Scope Creep: All Things Truly Wicked Start from an Innocence
Looking up at the evening sky I see sweeping black clouds of birds blocking the warm orange rays of the sun and the shimmering blue reflections of the Pacific Ocean.
Every evening in South Orange County at sundown, thousands of ravens fly Southwest across the sky. On this evening, I happen to be in the foothills of the mountain range where the nightly pageant is even more pronounced then what I normally experience at my home in the low lands. Initially, you see a few innocent birds fly by, minutes might pass then a flock will come floating by, sometimes silent but other times squawking to others further ahead. Then, when you least expect it, the sky is clouded with a mesmerizing and overwhelming blanket of black ravens that blocks the warmth of the sun.
I have seen the “raven” effect when new and previously unstated requirements along with subsequent product scope changes start out as a trickle, and then later expand and cloud the vision, direction, and execution of an active project. One of the greatest challenges of a Microsoft Dynamics NAV project managers is ensuring that the product scope of the project is adequately defined before the commencement of project execution. A product scope that changes on an active project can in turn cause the project scope to expand, which can cripple the project and make balancing project constraints improbable or impossible for the project manager.

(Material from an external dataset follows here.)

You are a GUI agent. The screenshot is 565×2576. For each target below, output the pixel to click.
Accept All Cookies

What steps can a Dynamics NAV project manager perform before the execution of a project starts to better identify stakeholder requirements and adequately refine product scope? Here are five very simple business analysis steps that can help:
- Identify and document individuals and groups of stakeholders that will be influenced by the project
- Elicit and document stakeholder requirements from the stakeholders through individual interviews, document analysis, observation, prototyping, surveys, or requirements workshops
- Confirm the stated stakeholder requirements with stakeholders through interviews and observation
- Have the stakeholder requirements formally approved by the stakeholder(s) responsible for approving requirements.

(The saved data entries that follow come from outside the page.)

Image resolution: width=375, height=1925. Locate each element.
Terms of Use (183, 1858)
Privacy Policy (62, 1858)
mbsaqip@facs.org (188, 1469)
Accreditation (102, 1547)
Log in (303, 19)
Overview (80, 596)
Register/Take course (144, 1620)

- Package and communicate to stakeholders the confirmed requirements in the form of use cases, user stories, process flow charts, or narratives
Performing five simple business analysis steps can help minimize the "raven" effect on projects and let the project manager better identify requirements and solidify product scope before project execution begins. A stable product scope will help keep project scope in check, which in turn should ensure greater project success.
2. IIBA defines “Product Scope” as “The features and functions that characterize a product, service or result.”
3. IIBA defines “Project Scope” as “The work that must be performed to deliver a product, service, or result with the specified features and functions.”